Almost three years ago, we published an article titled “Because he Didn’t Like the Color Green.” It was a powerful message by a widow, that had lost her law enforcement husband to suicide just a few months earlier. That article remains one of the most powerful messages I ever seen in my two decades of writing. That was until this morning. It’s been 1202 days since that fateful day for that wife and her children. This is their story today…….Travis Yates, Law Officer.
“I need a deputy to come to my house. My husband has committed suicide.”
It has been 1202 days since I made that phone call.
It lasted nearly 13 minutes and yet, until I heard the call myself, I would have guessed it to have only lasted one. They say time drags on in an emergency but for me, my sense of everything went numb. How was this happening? My God please don’t let my babies wake up and see their father dead in the garage.
Why?
Shortly after the funeral I wrote an open letter to the sheriff’s office “J” worked for, titled; “Because He Didn’t Like The Color Green.” In the immediate aftermath I found myself asking ‘Why would he do this?’ Our marriage wasn’t perfect, in fact it was on the verge of ending. But nothing solidified its ending like his suicide.
It wasn’t bad enough I burdened my own brain with the why’s, but to have everyone who saw us ask as well.
Why?
In the early morning hours following his death, I hurried our small children ages 3, 5, 8 and 10 off to school; blissfully unaware as to what had transpired the night before. It wasn’t that I planned on never telling them, I simply didn’t know what to do. Their school schedule bought me a few more hours to process what our lives had just been forced into.
It was around 9 am when the calls began rolling in……. text messages, Facebook posts and speculation. J’s best friend from childhood called me and asked me what I did to make him do such a thing because he loved his children and wouldn’t just do this. After months of being pestered with a question I couldn’t answer, I decided to just say he didn’t like the color green. Made about as much sense as any other answer I could possibly give them.
How was I to build sense from nonsense?
I knew from that moment, I was on my own. I found myself under a microscope, not by law enforcement who investigated the suicide. For them it was clean cut. J took his life but from just about everyone else it seemed.
Here I sit 3.5 years or 1202 days later, still seemingly on trial for J’s decision.
His entire department minus one or two deputies have cut off all communication. His family, with the exception of one person have convicted me in their minds and in doing so, cut off all ties to the four remaining connections they have to J…..his children.

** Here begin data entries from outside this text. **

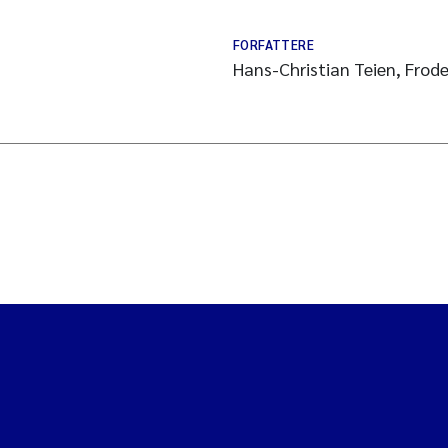
FORFATTERE
Hans-Christian Teien, Frod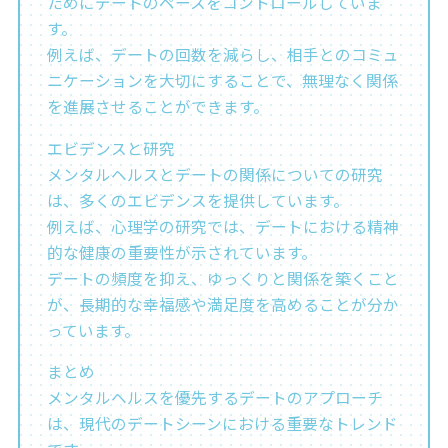
ためにデートのペースをコントロールしていま
す。
例えば、デートの回数を減らし、相手とのコミュ
ニケーションを大切にすることで、無理なく関係
を進展させることができます。
エビデンスと研究
メンタルヘルスとデートの関係についての研究
は、多くのエビデンスを提供しています。
例えば、心理学の研究では、デートにおける精神
的な健康の重要性が示されています。
デートの頻度を抑え、ゆっくりと関係を築くこと
が、長期的な幸福感や満足度を高めることが分か
っています。
まとめ
メンタルヘルスを優先するデートのアプローチ
は、現代のデートシーンにおける重要なトレンド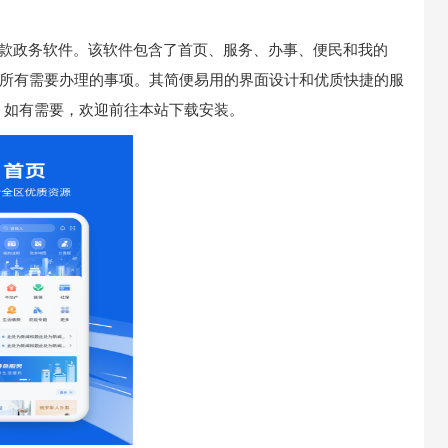
一款政务软件。该软件包含了首页、服务、办事、便民和我的
成所有需要办理的事项。其简便易用的界面设计和优质快捷的服
。如有需要，欢迎前往本站下载安装。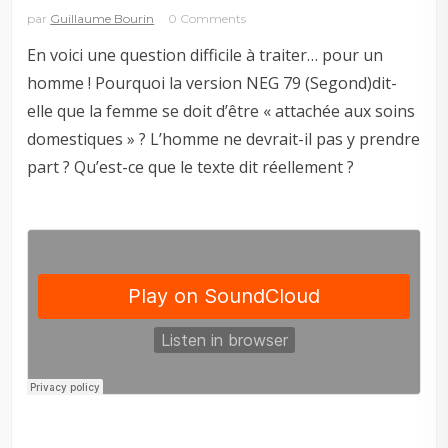
par
Guillaume Bourin
0 Comments
En voici une question difficile à traiter… pour un
homme ! Pourquoi la version NEG 79 (Segond)dit-
elle que la femme se doit d’être « attachée aux soins
domestiques » ? L’homme ne devrait-il pas y prendre
part ? Qu’est-ce que le texte dit réellement ?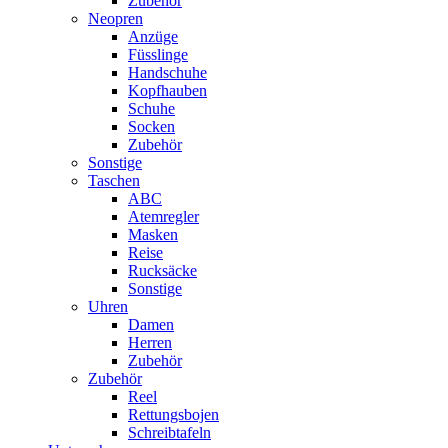
Zubehör
Neopren
Anzüge
Füsslinge
Handschuhe
Kopfhauben
Schuhe
Socken
Zubehör
Sonstige
Taschen
ABC
Atemregler
Masken
Reise
Rucksäcke
Sonstige
Uhren
Damen
Herren
Zubehör
Zubehör
Reel
Rettungsbojen
Schreibtafeln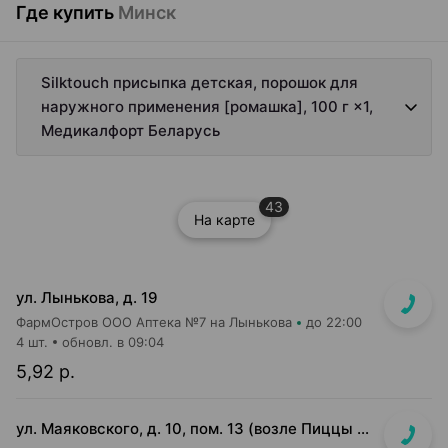
Где купить
Минск
Silktouch присыпка детская, порошок для
наружного применения [ромашка], 100 г ×1,
Медикалфорт Беларусь
43
На карте
ул. Лынькова, д. 19
ФармОстров ООО Аптека №7 на Лынькова
до 22:00
4 шт.
обновл. в 09:04
5,92 р.
ул. Маяковского, д. 10, пом. 13 (возле Пиццы Мании)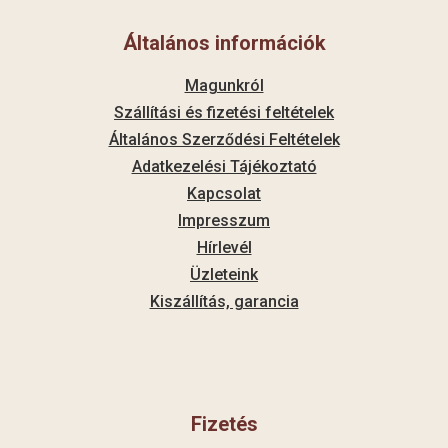
Általános információk
Magunkról
Szállítási és fizetési feltételek
Általános Szerződési Feltételek
Adatkezelési Tájékoztató
Kapcsolat
Impresszum
Hírlevél
Üzleteink
Kiszállítás, garancia
Fizetés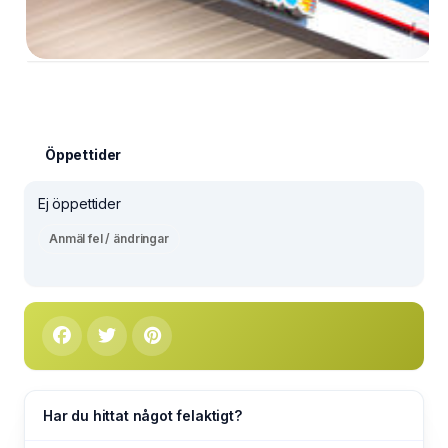
Öppettider
Ej öppettider
Anmäl fel / ändringar
Har du hittat något felaktigt?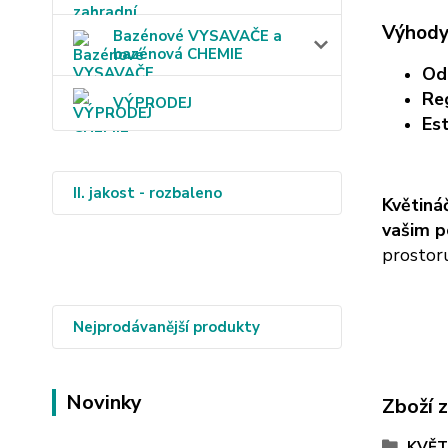
Výhody
Bazénové VYSAVAČE a
bazénová CHEMIE
Od
Re
VÝPRODEJ
Est
II. jakost - rozbaleno
Květiná
vašim 
prostoru
Nejprodávanější produkty
Novinky
Zboží 
KVĚTI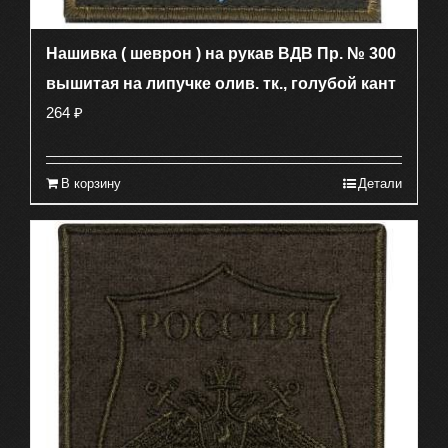
Нашивка ( шеврон ) на рукав ВДВ Пр. № 300
вышитая на липучке олив. тк., голубой кант
264
₽
В корзину
Детали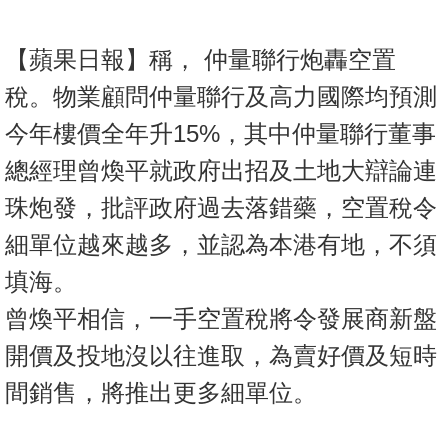
置
業
【蘋果日報】稱， 仲量聯行炮轟空置
手
稅。物業顧問仲量聯行及高力國際均預測
冊
今年樓價全年升15%，其中仲量聯行董事
關
總經理曾煥平就政府出招及土地大辯論連
於
我
珠炮發，批評政府過去落錯藥，空置稅令
們
細單位越來越多，並認為本港有地，不須
填海。
曾煥平相信，一手空置稅將令發展商新盤
開價及投地沒以往進取，為賣好價及短時
間銷售，將推出更多細單位。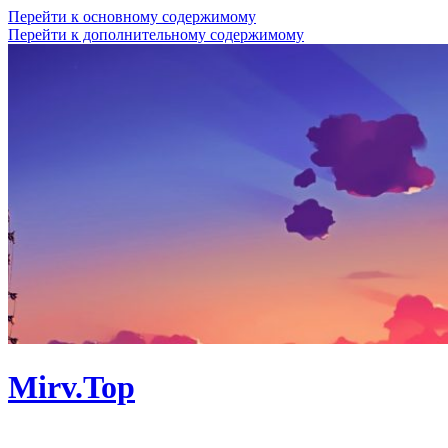
Перейти к основному содержимому
Перейти к дополнительному содержимому
Mirv.Top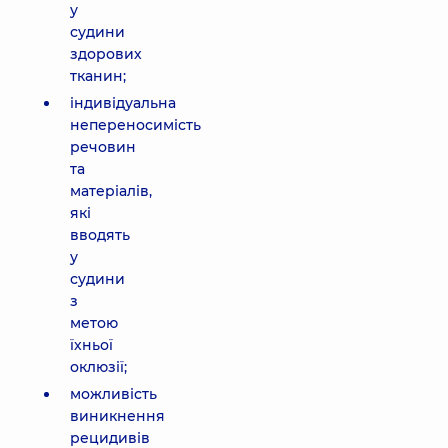
у
судини
здорових
тканин;
індивідуальна
непереносимість
речовин
та
матеріалів,
які
вводять
у
судини
з
метою
їхньої
оклюзії;
можливість
виникнення
рецидивів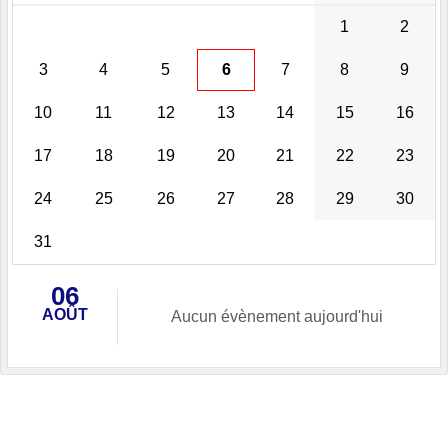
1
2
3
4
5
6
7
8
9
10
11
12
13
14
15
16
17
18
19
20
21
22
23
24
25
26
27
28
29
30
31
06
AOÛT
Aucun évènement aujourd'hui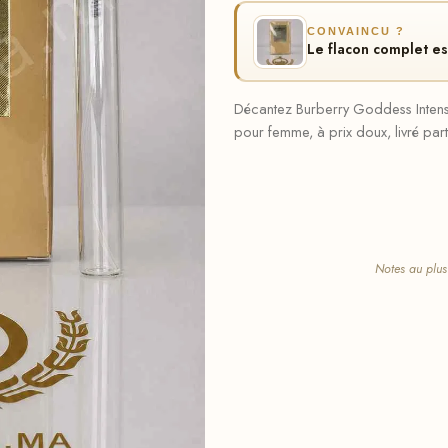
CONVAINCU ?
Le flacon complet e
Décantez Burberry Goddess Intense
pour femme, à prix doux, livré par
Notes au plus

For the first year following J’s suicide, I found myself angry that he did this to us. He hurt his children in the most egregious way. He put them to bed, waited an hour, drank half a beer, walked to the garage, sat down and never stood up again. He sat lifeless for some two hours prior to me finding him.
Our four children innocently asleep inside.
I struggle finding sympathy for J regarding the choice he made. He involved no one, gave little thought to the life he was leaving these children and never attempted to save himself.
Why? 1202 days and I’m still searching.
It took me years to realize not only was my anger pointless but he didn’t do this to us; he did this to himself. I get to see these children thrive and grow up. My goals from the beginning were to make sure this did not become their identity. That their father’s choice never held them back and rather served as the fuel to propel their lives further and strengthen their emotional intelligence; to make this mean something.
I’m choosing to be better in spite of the trauma forced upon us.
I’m choosing to raise respectful and accountable children, instead of victims.
I chose to quit texting his family and begging them to be in my children’s lives.
I’ll continue to choose happiness and patience over bitterness and rage.
If you’re in law enforcement and finding it emotionally draining to balance your personal life and career and are considering suicide; wake up.
You know what you need to do, get help!
The front of your gun is only going to make your problems suddenly not your problems but everyone else’s.
The trauma that your decision will undoubtedly create, pales in comparison to your current problems.
Absolutely no one can save you unless you choose to live.
What your suicide does to those closest is horrific to say the least. I once heard it described as a form of emotional-domestic-terrorism. I can not agree more. You don’t have the right to burden, traumatize or deprive your child of a parent.
Those close to you will want answers and a culprit named; they will never blame you. They will blame your spouse. Often times, your spouse will be called in and questioned as a suspect (you know the drill); is this what you want for your family?
All too often and in my personal situation the opposite of what you’d think your family and agency would do in the wake of your death occurs.
They turn their backs and completely strand your loved ones.
Healing seems impossible when you feel so incredibly abandoned. First by you and then by the rest.
The only way to protect them is to stay alive.
Just like we experienced and every single suicide before and after J’s, the surviving victims will be painfully asked the impossible question over and over again-“Why’d he do it?”
My why is changing to “how.”
How I live now, how my kids mean more, how I can be at peace regardless of other people, and the why is now only for the other officers “why would you ever be so stupid?”
We choose to be happy.
You need to choose to live and love.
Be here tomorrow because we will be.